Repository files navigation

Use of large language models as a scalable approach to understanding public health discourse

This repository assesses the performance of LLMs (GPT versions 3.5 and 4, Mistral and Mixtral), and Amazon Mturk workers in comparison with experts when annotating tweets for public perception on vaccines.

Since Twitter/X data cannot be freely accessible, only certain data is available under the folder 'data', including the tweets id with at least partial agreement among experts.

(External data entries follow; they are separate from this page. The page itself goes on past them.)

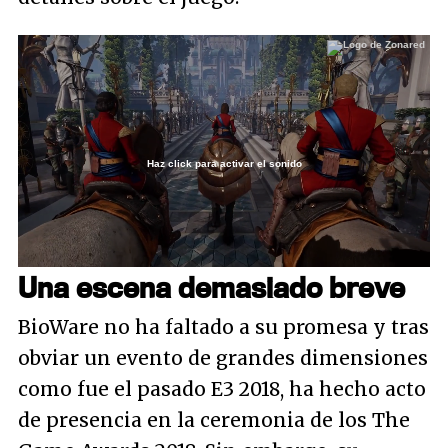
Haz click para activar el sonido
Loaded
:
31.65%
/
Unmute
Una escena demasiado breve
BioWare no ha faltado a su promesa y tras
obviar un evento de grandes dimensiones
como fue el pasado E3 2018, ha hecho acto
de presencia en la ceremonia de los The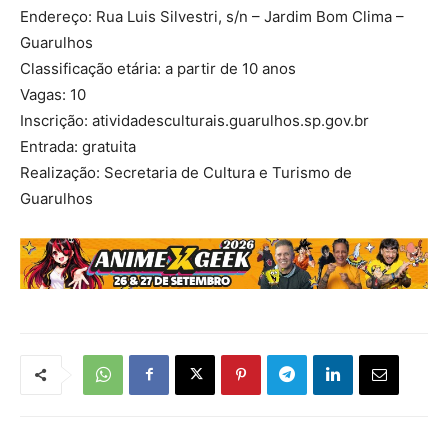
Endereço: Rua Luis Silvestri, s/n – Jardim Bom Clima –
Guarulhos
Classificação etária: a partir de 10 anos
Vagas: 10
Inscrição: atividadesculturais.guarulhos.sp.gov.br
Entrada: gratuita
Realização: Secretaria de Cultura e Turismo de
Guarulhos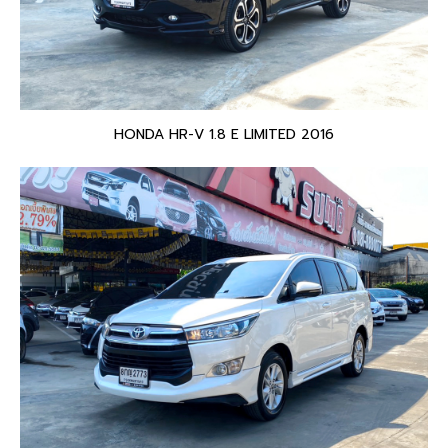
HONDA HR-V 1.8 E LIMITED 2016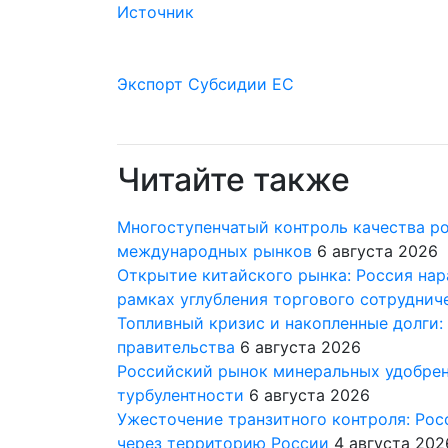
Источник
Экспорт
Субсидии
ЕС
Читайте также
Многоступенчатый контроль качества ро
международных рынков
6 августа 2026
Открытие китайского рынка: Россия на
рамках углубления торгового сотруднич
Топливный кризис и накопленные долги:
правительства
6 августа 2026
Российский рынок минеральных удобрен
турбулентности
6 августа 2026
Ужесточение транзитного контроля: Рос
через территорию России
4 августа 202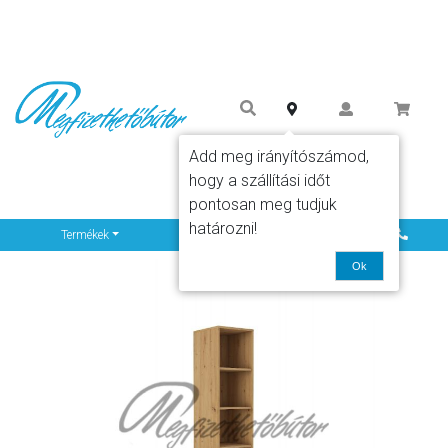
Add meg irányítószámod,
hogy a szállítási időt
pontosan meg tudjuk
határozni!
Info
Termékek
Ok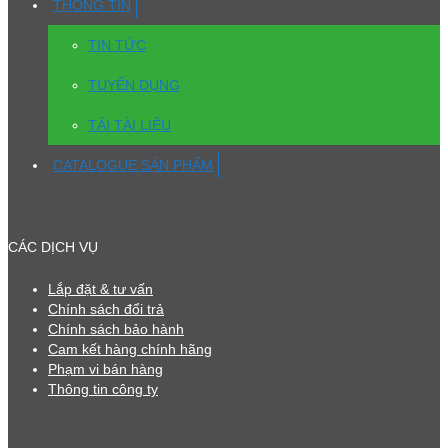
THÔNG TIN
TIN TỨC
TUYỂN DỤNG
TẢI TÀI LIỆU
CATALOGUE SẢN PHẨM
CÁC DỊCH VỤ
Lắp đặt & tư vấn
Chính sách đổi trả
Chính sách bảo hành
Cam kết hàng chính hãng
Phạm vi bán hàng
Thông tin công ty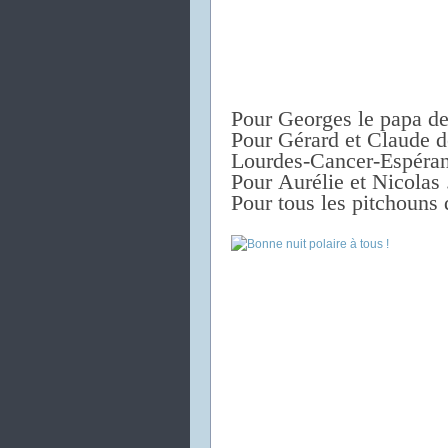
Pour Georges le papa d
Pour Gérard et Claude d
Lourdes-Cancer-Espéran
Pour Aurélie et Nicolas 
Pour tous les pitchouns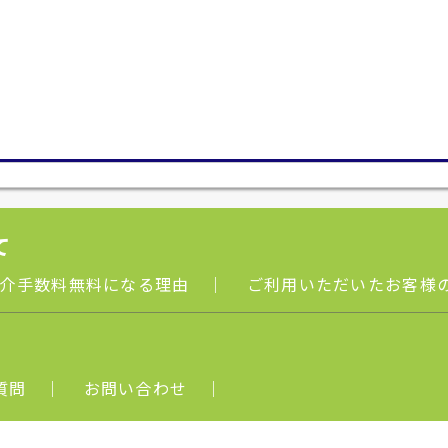
て
介手数料無料になる理由
｜
ご利用いただいたお客様
質問
｜
お問い合わせ
｜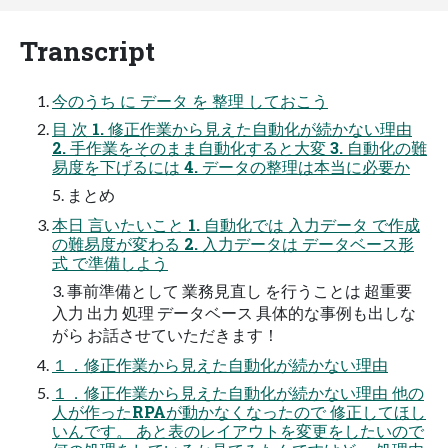
Transcript
今のうち に データ を 整理 しておこう
目 次 1. 修正作業から見えた自動化が続かない理由
2. 手作業をそのまま自動化すると大変 3. 自動化の難
易度を下げるには 4. データの整理は本当に必要か
5. まとめ
本日 言いたいこと 1. 自動化では 入力データ で作成
の難易度が変わる 2. 入力データは データベース形
式 で準備しよう
3. 事前準備として 業務見直し を行うことは 超重要
入力 出力 処理 データベース 具体的な事例も出しな
がら お話させていただきます！
１．修正作業から見えた自動化が続かない理由
１．修正作業から見えた自動化が続かない理由 他の
人が作ったRPAが動かなくなったので 修正してほし
いんです。 あと表のレイアウトを変更をしたいので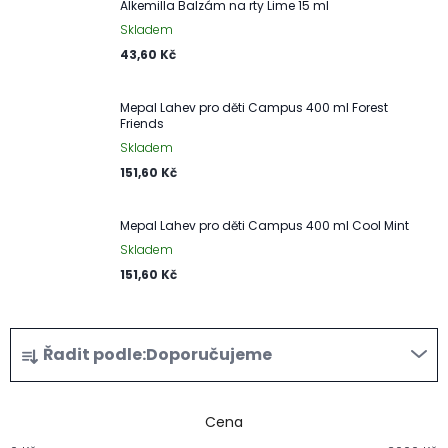
Alkemilla Balzám na rty Lime 15 ml
Skladem
43,60 Kč
Mepal Lahev pro děti Campus 400 ml Forest
Friends
Skladem
151,60 Kč
Mepal Lahev pro děti Campus 400 ml Cool Mint
Skladem
151,60 Kč
Ř
Řadit podle:
Doporučujeme
a
z
Cena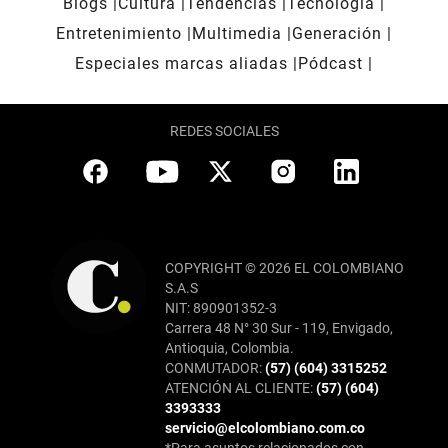
Blogs
Cultura
Tendencias
Tecnología
Entretenimiento
Multimedia
Generación
Especiales marcas aliadas
Pódcast
REDES SOCIALES
COPYRIGHT © 2026 EL COLOMBIANO
S.A.S
NIT: 890901352-3
Carrera 48 N° 30 Sur - 119, Envigado,
Antioquia, Colombia.
CONMUTADOR:
(57) (604) 3315252
ATENCIÓN AL CLIENTE:
(57) (604)
3393333
servicio@elcolombiano.com.co
*Para asuntos relacionados con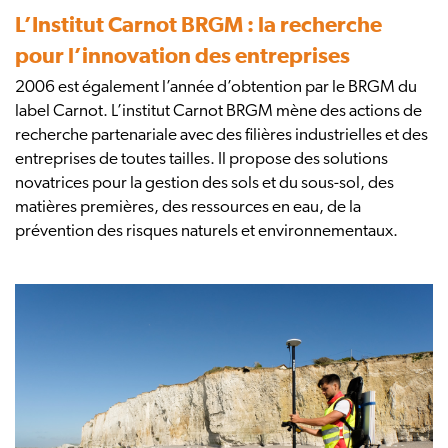
L’Institut Carnot BRGM : la recherche
pour l’innovation des entreprises
2006 est également l’année d’obtention par le BRGM du
label Carnot. L’institut Carnot BRGM mène des actions de
recherche partenariale avec des filières industrielles et des
entreprises de toutes tailles. Il propose des solutions
novatrices pour la gestion des sols et du sous-sol, des
matières premières, des ressources en eau, de la
prévention des risques naturels et environnementaux.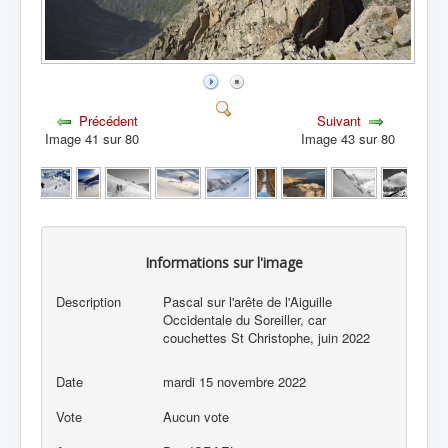
Précédent
Suivant
Image 41 sur 80
Image 43 sur 80
Informations sur l'image
Description
Pascal sur l'arête de l'Aiguille
Occidentale du Soreiller, car
couchettes St Christophe, juin 2022
Date
mardi 15 novembre 2022
Vote
Aucun vote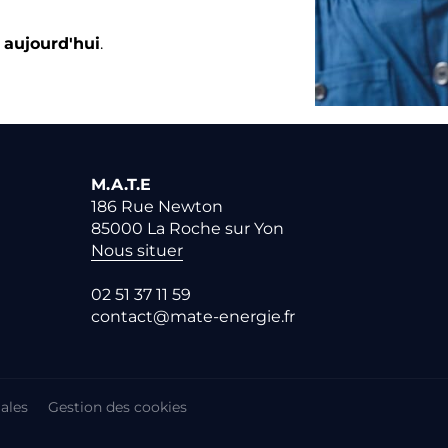
 aujourd'hui
.
M.A.T.E
186 Rue Newton
85000
La Roche sur Yon
Nous situer
02 51 37 11 59
contact@mate-energie.fr
ales
Gestion des cookies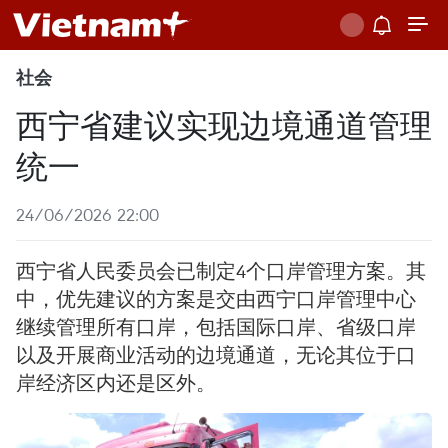
社会
西宁省建议实现边境通道管理
统一
24/06/2026 22:00
西宁省人民委员会已制定4个口岸管理方案。其
中，优先建议的方案是交由西宁口岸管理中心
继续管理所有口岸，包括国际口岸、省级口岸
以及开展商业活动的边境通道，无论其位于口
岸经济区内还是区外。 ​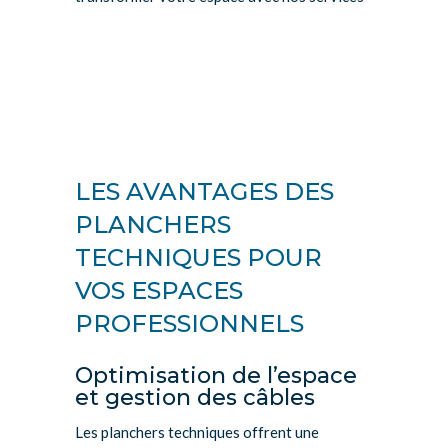
LES AVANTAGES DES
PLANCHERS
TECHNIQUES POUR
VOS ESPACES
PROFESSIONNELS
Optimisation de l’espace
et gestion des câbles
Les planchers techniques offrent une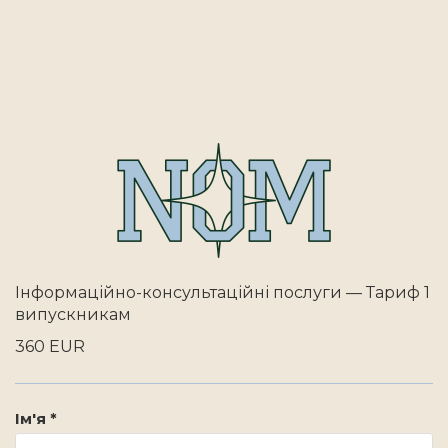
Інформаційно-консультаційні послуги — Тариф 1
випускникам
360 EUR
Ім'я *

For visualising the main results of the analysis, including a Shiny application, please do the following steps:

  1. Open the R project.
  2. Check that the working directory is "~/gpt_annotation". If not, change it to that path.
  3. Open "scripts/main.R"
  4. Source the code of the scripts with all data publicly available, indicated by "(public)"

Structure of this repository

R project: enables to have this repository as a portable, self-contained folder. Shiny app: web application to visualise some of the results of the study. data: folder with the publicly available data or aggregated data used in this study. scripts: folder with the R and python scripts used in the study to produce the results. Some of the scripts cannot be run since those are linked to restricted data that is not available in the repository. outputs: folder with the outputs produced by the scripts and included in the study.